La solution n’est pas facile afin de trouver un juste équilibre entre l’innovation et la gestion du risque des marchés financiers, trop de règlementation brime l’innovation et le manque de règlementation peut augmenter les cas de fraudes et les risques engendrés par la volatilité des cryptomonnaies. Il est certain qu’il faut encadrer ces nouvelles technologies et s’adapter à cette nouvelle réalité afin d’en profiter pleinement et de maintenir la stabilité des marchés financiers, la protection des épargnants et la confiance du public. À notre avis, malgré les faiblesses de l’approche bac à sable, elle demeure un moyen de comprendre ces nouvelles technologies dans un environnement réglementé, de les expérimenter sur le marché et de pouvoir s’ajuster au besoin, car le traitement général par une règlementation rigide ne pourra pas répondre à toutes les particularités des nouvelles technologies et à la vitesse qu’elles se développent.

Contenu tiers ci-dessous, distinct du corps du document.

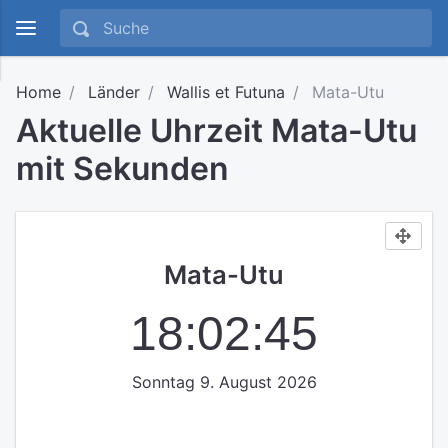
Home
Länder
Wallis et Futuna
Mata-Utu
Aktuelle Uhrzeit Mata-Utu
mit Sekunden
Mata-Utu
18:02:45
Sonntag 9. August 2026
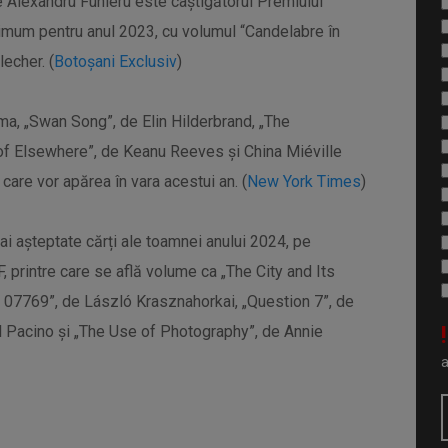
e Alexandru Funieru este câștigătorul Premiului
mum pentru anul 2023, cu volumul “Candelabre în
lecher. (
Botoșani Exclusiv
)
ma, „Swan Song”, de Elin Hilderbrand, „The
 of Elsewhere”, de Keanu Reeves și China Miéville
care vor apărea în vara acestui an. (
New York Times
)
ai așteptate cărți ale toamnei anului 2024, pe
F, printre care se află volume ca „The City and Its
 07769”, de László Krasznahorkai, „Question 7”, de
!
l Pacino și „The Use of Photography”, de Annie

Cette solution innovatrice a fait ses preuves, notamment au Royaume-Uni, le premier pays au monde à mettre en place cette approche avec un lancement d’une troisième cohorte de FinTechs en novembre 2017. Selon le rapport « Regulatory sandbox lessons learned report» publié par le FCA en octobre 2017, 90 % des entreprises admises dans la première cohorte qui ont complété avec succès les tests à l’intérieur du bac à sable continuent d’opérer sur le marché. Le rapport fait état d’autres indicateurs de succès. Ce succès pousse d’autres pays à adopter cette solution, aux États-Unis the Office of the Comptroller of the Currency explore l’opportunité de mettre en place un projet pilote similaire pour les innovations financières bancaires et le président de la Corée du Sud promet aux FinTechs lors de la réunion inaugurale du Comité sur la 4e révolution industrielle à Séoul, le mercredi 11 octobre 2017, la mise en place d’un mécanisme de bac à sable. Malgré que cette solution semble bien fonctionner et bien gérer par la majorité des pays afin de faire cohabiter l’innovation et la règlementation, Christopher Woolard, le directeur, stratégie et concurrence du FCA reproche à certains pays qui l’ont adoptée de l’appliquer sans rigueur et sans contrôle adéquat avec différents modèles et standards, craignant ainsi un déséquilibre de l’environnement international entourant la règlementation des FinTechs et une application façon « Far West » où le seul perdant serait le consommateur et l’utilisateur de ces produits et services innovants.